Exercise instructions → Every entry in the following listing must be restated word for word, though not its pictures.

Recorded data →
————————

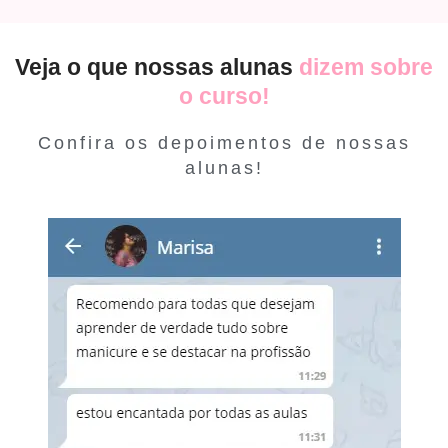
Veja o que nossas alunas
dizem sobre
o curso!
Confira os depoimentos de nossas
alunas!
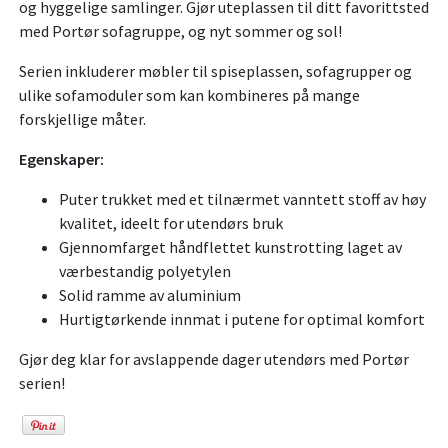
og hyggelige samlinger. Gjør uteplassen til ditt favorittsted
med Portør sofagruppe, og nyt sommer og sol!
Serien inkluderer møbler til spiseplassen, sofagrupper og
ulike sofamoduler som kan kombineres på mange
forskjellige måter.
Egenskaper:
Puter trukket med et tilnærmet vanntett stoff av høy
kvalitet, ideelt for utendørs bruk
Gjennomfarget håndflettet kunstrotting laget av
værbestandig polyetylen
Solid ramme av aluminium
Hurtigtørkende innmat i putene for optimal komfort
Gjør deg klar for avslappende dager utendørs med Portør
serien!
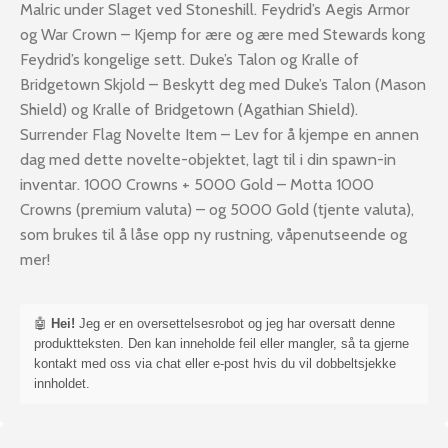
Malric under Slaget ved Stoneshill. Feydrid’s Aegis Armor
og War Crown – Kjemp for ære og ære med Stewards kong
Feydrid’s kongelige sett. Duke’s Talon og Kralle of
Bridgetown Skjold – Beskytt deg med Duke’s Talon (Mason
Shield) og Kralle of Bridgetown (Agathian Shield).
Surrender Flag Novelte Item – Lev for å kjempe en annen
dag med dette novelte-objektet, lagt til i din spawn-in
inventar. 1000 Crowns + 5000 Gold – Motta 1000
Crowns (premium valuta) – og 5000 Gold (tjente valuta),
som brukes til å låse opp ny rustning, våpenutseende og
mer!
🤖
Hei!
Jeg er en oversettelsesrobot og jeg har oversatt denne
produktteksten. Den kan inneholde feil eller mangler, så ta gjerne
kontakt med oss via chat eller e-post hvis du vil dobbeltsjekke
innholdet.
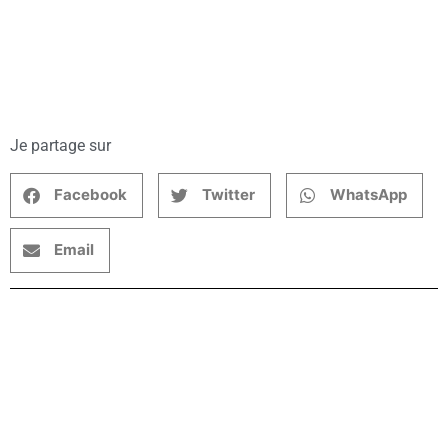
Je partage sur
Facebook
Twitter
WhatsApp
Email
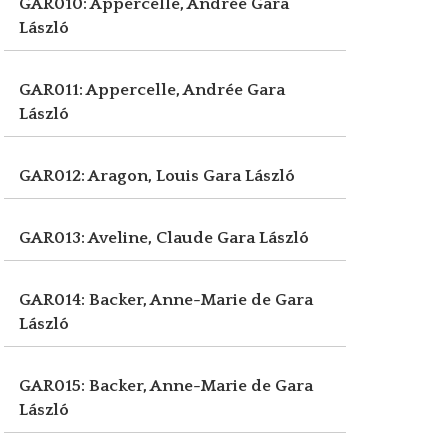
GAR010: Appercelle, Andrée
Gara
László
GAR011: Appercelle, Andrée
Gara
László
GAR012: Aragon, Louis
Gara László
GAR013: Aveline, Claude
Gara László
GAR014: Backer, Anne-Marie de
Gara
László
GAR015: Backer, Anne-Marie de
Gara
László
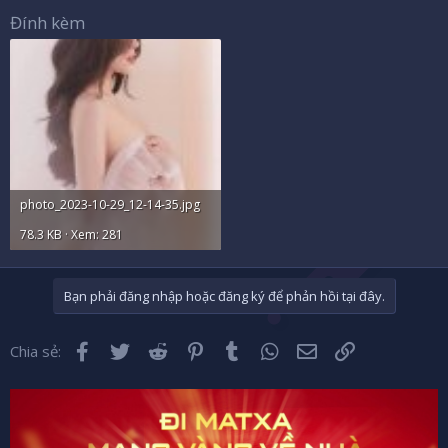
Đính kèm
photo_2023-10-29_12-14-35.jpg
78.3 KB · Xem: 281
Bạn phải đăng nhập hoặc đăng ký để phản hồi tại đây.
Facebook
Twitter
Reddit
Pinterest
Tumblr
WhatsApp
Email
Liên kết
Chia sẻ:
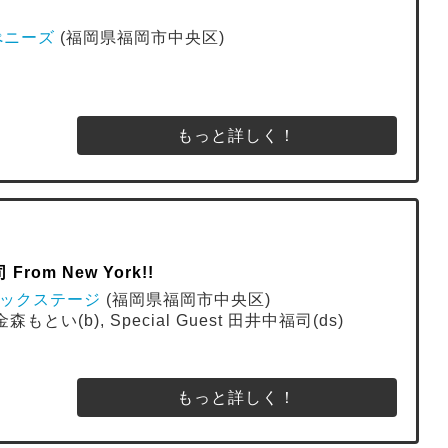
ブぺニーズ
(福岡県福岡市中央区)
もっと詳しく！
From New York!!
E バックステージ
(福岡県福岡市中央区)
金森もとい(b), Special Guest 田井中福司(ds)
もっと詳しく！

————————

Response →
Veja o que nossas alunas
dizem sobre
o curso!
Confira os depoimentos de nossas
alunas!
og hyggelige samlinger. Gjør uteplassen til ditt favorittsted
med Portør sofagruppe, og nyt sommer og sol!
Serien inkluderer møbler til spiseplassen, sofagrupper og
ulike sofamoduler som kan kombineres på mange
forskjellige måter.
Egenskaper:
Puter trukket med et tilnærmet vanntett stoff av høy
kvalitet, ideelt for utendørs bruk
Gjennomfarget håndflettet kunstrotting laget av
værbestandig polyetylen
Solid ramme av aluminium
Hurtigtørkende innmat i putene for optimal komfort
Gjør deg klar for avslappende dager utendørs med Portør
serien!
Malric under Slaget ved Stoneshill. Feydrid’s Aegis Armor
og War Crown – Kjemp for ære og ære med Stewards kong
Feydrid’s kongelige sett. Duke’s Talon og Kralle of
Bridgetown Skjold – Beskytt deg med Duke’s Talon (Mason
Shield) og Kralle of Bridgetown (Agathian Shield).
Surrender Flag Novelte Item – Lev for å kjempe en annen
dag med dette novelte-objektet, lagt til i din spawn-in
inventar. 1000 Crowns + 5000 Gold – Motta 1000
Crowns (premium valuta) – og 5000 Gold (tjente valuta),
som brukes til å låse opp ny rustning, våpenutseende og
mer!
🤖
Hei!
Jeg er en oversettelsesrobot og jeg har oversatt denne
produktteksten. Den kan inneholde feil eller mangler, så ta gjerne
kontakt med oss via chat eller e-post hvis du vil dobbeltsjekke
innholdet.
Je partage sur
Facebook
Twitter
WhatsApp
Email
GAR010: Appercelle, Andrée
Gara
László
GAR011: Appercelle, Andrée
Gara
László
GAR012: Aragon, Louis
Gara László
GAR013: Aveline, Claude
Gara László
GAR014: Backer, Anne-Marie de
Gara
László
GAR015: Backer, Anne-Marie de
Gara
László
Đính kèm
photo_2023-10-29_12-14-35.jpg
78.3 KB · Xem: 281
Bạn phải đăng nhập hoặc đăng ký để phản hồi tại đây.
Facebook
Twitter
Reddit
Pinterest
Tumblr
WhatsApp
Email
Liên kết
Chia sẻ:
ブぺニーズ
(福岡県福岡市中央区)
もっと詳しく！
From New York!!
E バックステージ
(福岡県福岡市中央区)
金森もとい(b), Special Guest 田井中福司(ds)
もっと詳しく！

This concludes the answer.